▶ _WORK INSTRUCTION_
Repeat only these lines, exactly: the first line of the data, the line containing "Vértigo (308, 52)", and every line between them. Pictures stay out.

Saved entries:
********************

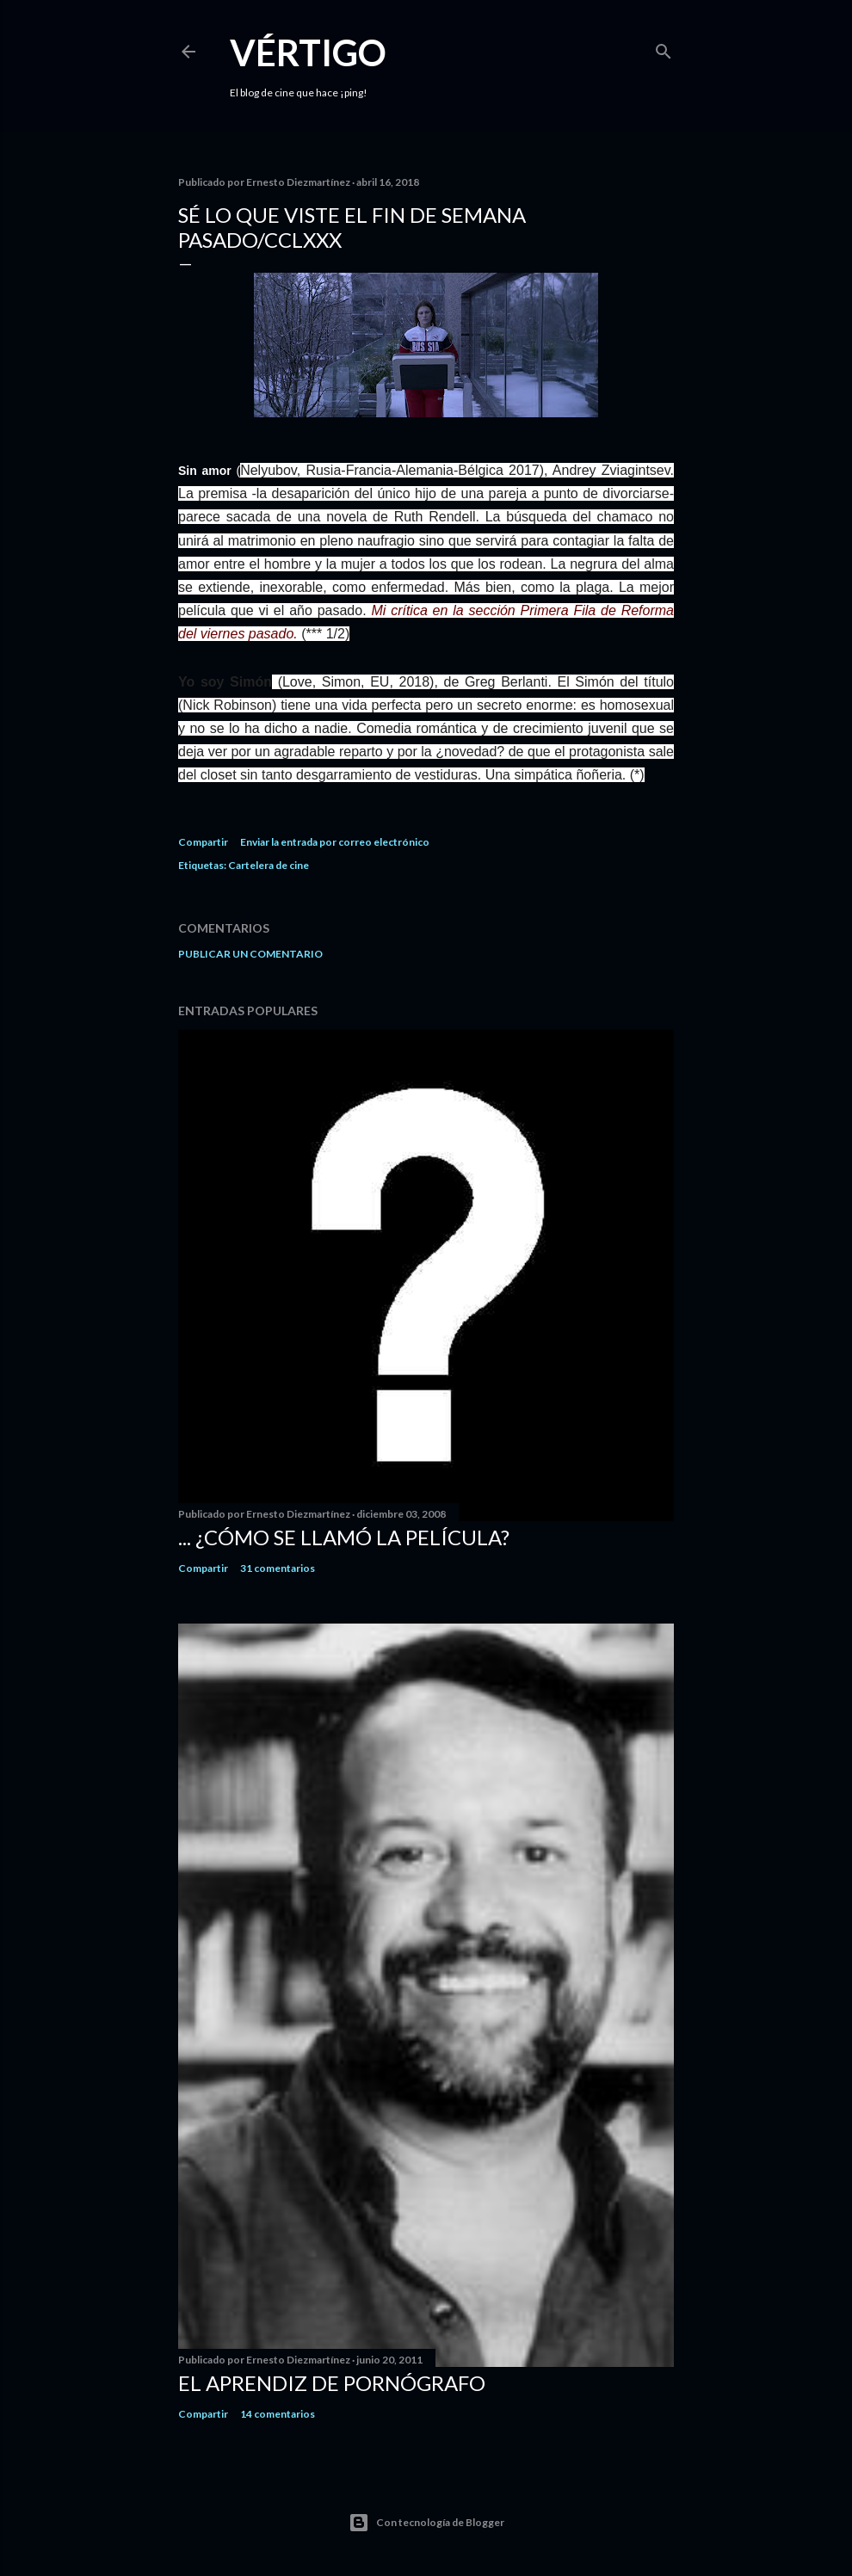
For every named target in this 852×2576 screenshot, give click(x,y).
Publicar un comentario (250, 953)
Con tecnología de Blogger (426, 2522)
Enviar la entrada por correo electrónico (334, 841)
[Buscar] (663, 48)
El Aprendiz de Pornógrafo (331, 2382)
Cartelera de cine (268, 865)
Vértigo (308, 52)
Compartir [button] (203, 841)
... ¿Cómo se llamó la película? (343, 1537)
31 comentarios (277, 1568)
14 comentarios (277, 2413)
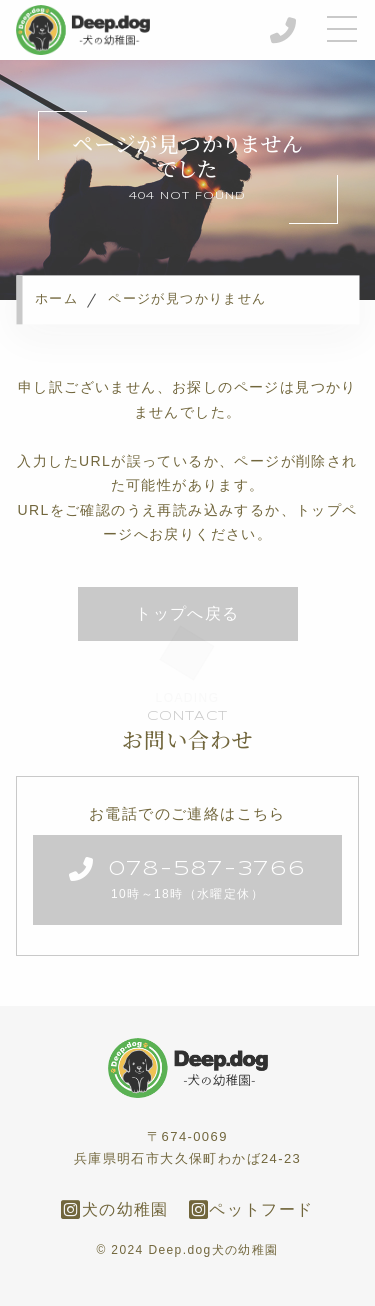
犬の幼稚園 (114, 1210)
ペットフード (251, 1210)
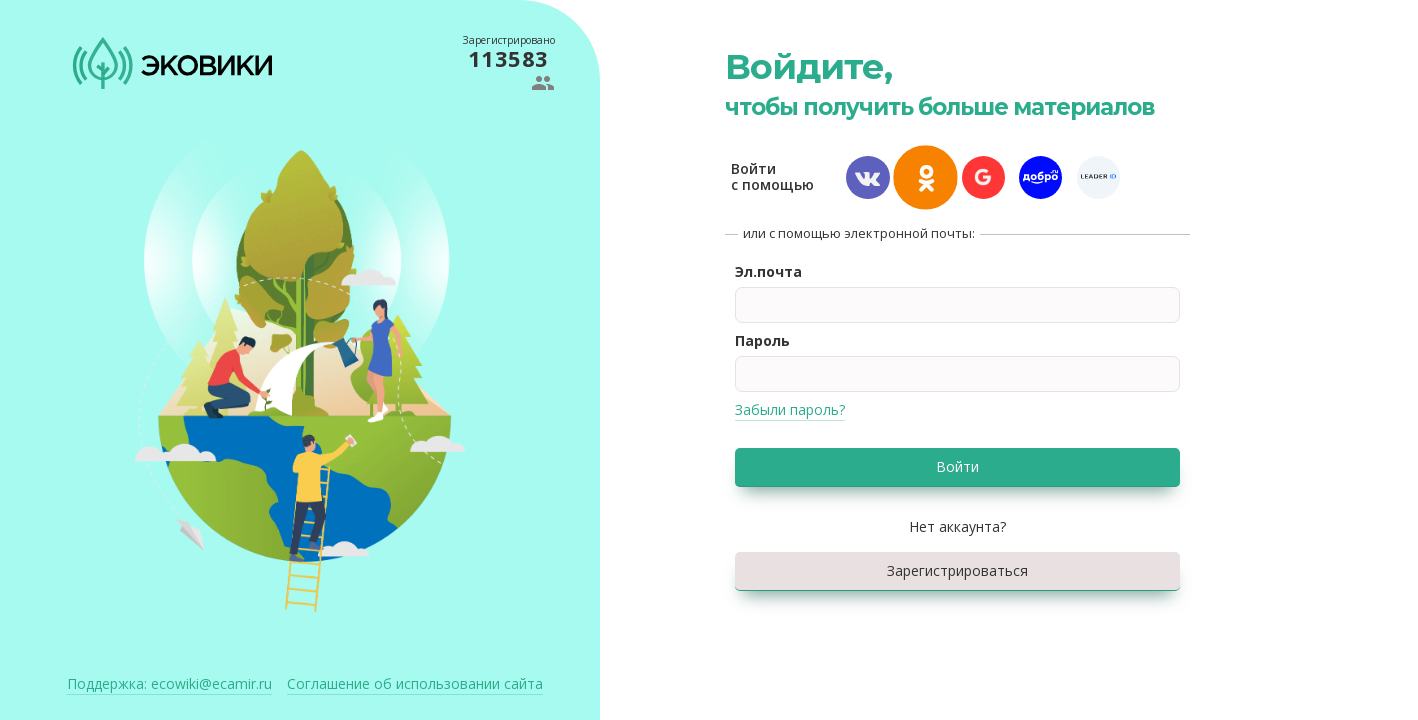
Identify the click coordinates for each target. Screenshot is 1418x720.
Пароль (762, 340)
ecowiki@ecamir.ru (169, 683)
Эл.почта (768, 271)
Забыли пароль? (790, 409)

********************

▶ _EXPECTED OUTPUT_
For every named target in this 852×2576 screenshot, give click(x,y).
Publicar un comentario (250, 953)
Con tecnología de Blogger (426, 2522)
Enviar la entrada por correo electrónico (334, 841)
[Buscar] (663, 48)
El Aprendiz de Pornógrafo (331, 2382)
Cartelera de cine (268, 865)
Vértigo (308, 52)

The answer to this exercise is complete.